INPUT DATA START

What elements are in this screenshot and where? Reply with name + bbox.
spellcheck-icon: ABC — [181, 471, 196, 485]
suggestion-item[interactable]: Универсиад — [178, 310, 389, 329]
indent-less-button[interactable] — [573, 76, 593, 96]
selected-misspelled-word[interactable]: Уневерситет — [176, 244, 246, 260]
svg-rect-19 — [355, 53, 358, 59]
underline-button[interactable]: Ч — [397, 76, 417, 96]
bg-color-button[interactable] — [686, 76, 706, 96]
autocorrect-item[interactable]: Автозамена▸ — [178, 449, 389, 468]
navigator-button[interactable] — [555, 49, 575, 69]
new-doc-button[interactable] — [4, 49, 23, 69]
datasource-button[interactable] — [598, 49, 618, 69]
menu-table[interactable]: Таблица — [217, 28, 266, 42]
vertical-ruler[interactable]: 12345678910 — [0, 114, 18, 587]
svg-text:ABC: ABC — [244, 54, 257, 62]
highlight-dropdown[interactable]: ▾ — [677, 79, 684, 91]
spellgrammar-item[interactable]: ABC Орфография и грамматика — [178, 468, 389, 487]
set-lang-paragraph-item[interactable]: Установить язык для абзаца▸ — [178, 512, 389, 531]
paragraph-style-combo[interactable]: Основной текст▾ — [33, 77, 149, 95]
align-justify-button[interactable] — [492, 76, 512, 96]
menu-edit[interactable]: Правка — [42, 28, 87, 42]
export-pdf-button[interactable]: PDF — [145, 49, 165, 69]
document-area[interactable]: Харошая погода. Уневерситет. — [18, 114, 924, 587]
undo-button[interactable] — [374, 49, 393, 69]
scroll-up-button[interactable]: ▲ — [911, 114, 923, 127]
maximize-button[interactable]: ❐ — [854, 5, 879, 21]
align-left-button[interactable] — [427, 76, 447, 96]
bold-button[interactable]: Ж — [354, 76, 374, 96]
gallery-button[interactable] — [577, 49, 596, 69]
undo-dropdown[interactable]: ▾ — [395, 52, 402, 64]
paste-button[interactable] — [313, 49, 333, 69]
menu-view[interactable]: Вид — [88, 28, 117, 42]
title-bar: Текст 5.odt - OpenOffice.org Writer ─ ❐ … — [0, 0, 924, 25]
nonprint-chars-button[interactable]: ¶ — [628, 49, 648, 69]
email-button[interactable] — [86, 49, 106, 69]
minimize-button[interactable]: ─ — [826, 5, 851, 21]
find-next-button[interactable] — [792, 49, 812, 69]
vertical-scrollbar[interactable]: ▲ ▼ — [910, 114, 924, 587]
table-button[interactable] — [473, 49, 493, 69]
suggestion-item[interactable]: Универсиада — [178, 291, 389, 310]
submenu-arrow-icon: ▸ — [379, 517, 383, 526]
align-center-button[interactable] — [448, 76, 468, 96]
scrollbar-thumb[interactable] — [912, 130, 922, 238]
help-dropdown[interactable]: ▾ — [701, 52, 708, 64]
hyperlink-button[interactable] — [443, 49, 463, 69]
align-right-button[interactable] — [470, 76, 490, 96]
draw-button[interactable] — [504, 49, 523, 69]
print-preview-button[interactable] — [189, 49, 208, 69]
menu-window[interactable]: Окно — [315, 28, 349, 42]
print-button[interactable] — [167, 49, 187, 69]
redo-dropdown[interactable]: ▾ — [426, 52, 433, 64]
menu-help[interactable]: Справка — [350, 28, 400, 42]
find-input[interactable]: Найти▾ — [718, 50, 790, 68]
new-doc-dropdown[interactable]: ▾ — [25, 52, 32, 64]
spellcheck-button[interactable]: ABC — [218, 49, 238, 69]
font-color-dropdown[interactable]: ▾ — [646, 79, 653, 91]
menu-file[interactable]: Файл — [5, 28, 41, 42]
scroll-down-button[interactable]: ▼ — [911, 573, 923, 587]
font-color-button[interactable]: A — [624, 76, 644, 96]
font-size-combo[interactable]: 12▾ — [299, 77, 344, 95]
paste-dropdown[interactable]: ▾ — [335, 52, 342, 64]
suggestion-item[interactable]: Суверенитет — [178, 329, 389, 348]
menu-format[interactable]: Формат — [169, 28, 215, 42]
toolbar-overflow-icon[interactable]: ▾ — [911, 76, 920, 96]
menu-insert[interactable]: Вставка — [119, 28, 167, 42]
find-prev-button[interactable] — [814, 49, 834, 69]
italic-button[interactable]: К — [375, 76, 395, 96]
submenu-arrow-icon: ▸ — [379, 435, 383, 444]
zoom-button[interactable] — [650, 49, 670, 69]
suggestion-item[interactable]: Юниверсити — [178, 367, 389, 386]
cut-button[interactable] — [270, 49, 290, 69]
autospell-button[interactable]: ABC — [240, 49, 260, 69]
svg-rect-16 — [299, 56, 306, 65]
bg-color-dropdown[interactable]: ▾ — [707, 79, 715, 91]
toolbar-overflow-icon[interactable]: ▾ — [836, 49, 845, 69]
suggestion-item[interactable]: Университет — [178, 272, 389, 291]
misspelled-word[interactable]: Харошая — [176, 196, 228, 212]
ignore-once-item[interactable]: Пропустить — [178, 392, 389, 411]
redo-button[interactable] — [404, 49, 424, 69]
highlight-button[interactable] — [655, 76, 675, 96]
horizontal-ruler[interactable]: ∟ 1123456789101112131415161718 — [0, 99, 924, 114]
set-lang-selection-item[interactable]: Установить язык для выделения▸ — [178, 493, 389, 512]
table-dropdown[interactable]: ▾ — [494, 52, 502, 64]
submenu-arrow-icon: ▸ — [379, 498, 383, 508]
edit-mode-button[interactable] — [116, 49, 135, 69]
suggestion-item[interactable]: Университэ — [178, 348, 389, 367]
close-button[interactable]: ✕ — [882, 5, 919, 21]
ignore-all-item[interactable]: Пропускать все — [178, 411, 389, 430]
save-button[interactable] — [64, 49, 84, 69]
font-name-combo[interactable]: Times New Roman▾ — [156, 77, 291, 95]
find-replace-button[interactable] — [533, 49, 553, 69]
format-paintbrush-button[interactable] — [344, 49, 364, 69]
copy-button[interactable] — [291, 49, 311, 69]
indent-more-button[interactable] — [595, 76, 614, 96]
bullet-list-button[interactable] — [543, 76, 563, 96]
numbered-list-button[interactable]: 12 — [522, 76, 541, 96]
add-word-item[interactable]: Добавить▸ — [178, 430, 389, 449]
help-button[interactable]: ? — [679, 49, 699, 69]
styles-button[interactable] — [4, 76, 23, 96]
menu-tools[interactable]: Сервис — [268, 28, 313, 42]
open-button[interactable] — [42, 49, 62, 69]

INPUT DATA END

■ PROMPT
Each record is to be reproduced exactly as it appears.

■ EXERCISE RESPONSE
What elements are in this screenshot and where? Reply with name + bbox.
spellcheck-icon: ABC — [181, 471, 196, 485]
suggestion-item[interactable]: Универсиад — [178, 310, 389, 329]
indent-less-button[interactable] — [573, 76, 593, 96]
selected-misspelled-word[interactable]: Уневерситет — [176, 244, 246, 260]
svg-rect-19 — [355, 53, 358, 59]
underline-button[interactable]: Ч — [397, 76, 417, 96]
bg-color-button[interactable] — [686, 76, 706, 96]
autocorrect-item[interactable]: Автозамена▸ — [178, 449, 389, 468]
navigator-button[interactable] — [555, 49, 575, 69]
new-doc-button[interactable] — [4, 49, 23, 69]
datasource-button[interactable] — [598, 49, 618, 69]
menu-table[interactable]: Таблица — [217, 28, 266, 42]
vertical-ruler[interactable]: 12345678910 — [0, 114, 18, 587]
svg-text:ABC: ABC — [244, 54, 257, 62]
highlight-dropdown[interactable]: ▾ — [677, 79, 684, 91]
spellgrammar-item[interactable]: ABC Орфография и грамматика — [178, 468, 389, 487]
set-lang-paragraph-item[interactable]: Установить язык для абзаца▸ — [178, 512, 389, 531]
paragraph-style-combo[interactable]: Основной текст▾ — [33, 77, 149, 95]
align-justify-button[interactable] — [492, 76, 512, 96]
menu-edit[interactable]: Правка — [42, 28, 87, 42]
export-pdf-button[interactable]: PDF — [145, 49, 165, 69]
document-area[interactable]: Харошая погода. Уневерситет. — [18, 114, 924, 587]
undo-button[interactable] — [374, 49, 393, 69]
scroll-up-button[interactable]: ▲ — [911, 114, 923, 127]
maximize-button[interactable]: ❐ — [854, 5, 879, 21]
align-left-button[interactable] — [427, 76, 447, 96]
bold-button[interactable]: Ж — [354, 76, 374, 96]
gallery-button[interactable] — [577, 49, 596, 69]
undo-dropdown[interactable]: ▾ — [395, 52, 402, 64]
paste-button[interactable] — [313, 49, 333, 69]
menu-view[interactable]: Вид — [88, 28, 117, 42]
title-bar: Текст 5.odt - OpenOffice.org Writer ─ ❐ … — [0, 0, 924, 25]
nonprint-chars-button[interactable]: ¶ — [628, 49, 648, 69]
email-button[interactable] — [86, 49, 106, 69]
minimize-button[interactable]: ─ — [826, 5, 851, 21]
find-next-button[interactable] — [792, 49, 812, 69]
vertical-scrollbar[interactable]: ▲ ▼ — [910, 114, 924, 587]
table-button[interactable] — [473, 49, 493, 69]
suggestion-item[interactable]: Универсиада — [178, 291, 389, 310]
submenu-arrow-icon: ▸ — [379, 517, 383, 526]
align-center-button[interactable] — [448, 76, 468, 96]
scrollbar-thumb[interactable] — [912, 130, 922, 238]
help-dropdown[interactable]: ▾ — [701, 52, 708, 64]
hyperlink-button[interactable] — [443, 49, 463, 69]
align-right-button[interactable] — [470, 76, 490, 96]
draw-button[interactable] — [504, 49, 523, 69]
print-preview-button[interactable] — [189, 49, 208, 69]
menu-window[interactable]: Окно — [315, 28, 349, 42]
print-button[interactable] — [167, 49, 187, 69]
redo-dropdown[interactable]: ▾ — [426, 52, 433, 64]
menu-help[interactable]: Справка — [350, 28, 400, 42]
find-input[interactable]: Найти▾ — [718, 50, 790, 68]
new-doc-dropdown[interactable]: ▾ — [25, 52, 32, 64]
spellcheck-button[interactable]: ABC — [218, 49, 238, 69]
font-color-dropdown[interactable]: ▾ — [646, 79, 653, 91]
menu-file[interactable]: Файл — [5, 28, 41, 42]
scroll-down-button[interactable]: ▼ — [911, 573, 923, 587]
font-color-button[interactable]: A — [624, 76, 644, 96]
font-size-combo[interactable]: 12▾ — [299, 77, 344, 95]
paste-dropdown[interactable]: ▾ — [335, 52, 342, 64]
suggestion-item[interactable]: Суверенитет — [178, 329, 389, 348]
menu-format[interactable]: Формат — [169, 28, 215, 42]
toolbar-overflow-icon[interactable]: ▾ — [911, 76, 920, 96]
menu-insert[interactable]: Вставка — [119, 28, 167, 42]
find-prev-button[interactable] — [814, 49, 834, 69]
italic-button[interactable]: К — [375, 76, 395, 96]
submenu-arrow-icon: ▸ — [379, 435, 383, 444]
zoom-button[interactable] — [650, 49, 670, 69]
suggestion-item[interactable]: Юниверсити — [178, 367, 389, 386]
cut-button[interactable] — [270, 49, 290, 69]
autospell-button[interactable]: ABC — [240, 49, 260, 69]
svg-rect-16 — [299, 56, 306, 65]
bg-color-dropdown[interactable]: ▾ — [707, 79, 715, 91]
toolbar-overflow-icon[interactable]: ▾ — [836, 49, 845, 69]
suggestion-item[interactable]: Университет — [178, 272, 389, 291]
misspelled-word[interactable]: Харошая — [176, 196, 228, 212]
ignore-once-item[interactable]: Пропустить — [178, 392, 389, 411]
redo-button[interactable] — [404, 49, 424, 69]
highlight-button[interactable] — [655, 76, 675, 96]
horizontal-ruler[interactable]: ∟ 1123456789101112131415161718 — [0, 99, 924, 114]
set-lang-selection-item[interactable]: Установить язык для выделения▸ — [178, 493, 389, 512]
table-dropdown[interactable]: ▾ — [494, 52, 502, 64]
submenu-arrow-icon: ▸ — [379, 498, 383, 508]
edit-mode-button[interactable] — [116, 49, 135, 69]
suggestion-item[interactable]: Университэ — [178, 348, 389, 367]
close-button[interactable]: ✕ — [882, 5, 919, 21]
ignore-all-item[interactable]: Пропускать все — [178, 411, 389, 430]
save-button[interactable] — [64, 49, 84, 69]
font-name-combo[interactable]: Times New Roman▾ — [156, 77, 291, 95]
find-replace-button[interactable] — [533, 49, 553, 69]
format-paintbrush-button[interactable] — [344, 49, 364, 69]
copy-button[interactable] — [291, 49, 311, 69]
indent-more-button[interactable] — [595, 76, 614, 96]
bullet-list-button[interactable] — [543, 76, 563, 96]
numbered-list-button[interactable]: 12 — [522, 76, 541, 96]
add-word-item[interactable]: Добавить▸ — [178, 430, 389, 449]
help-button[interactable]: ? — [679, 49, 699, 69]
styles-button[interactable] — [4, 76, 23, 96]
menu-tools[interactable]: Сервис — [268, 28, 313, 42]
open-button[interactable] — [42, 49, 62, 69]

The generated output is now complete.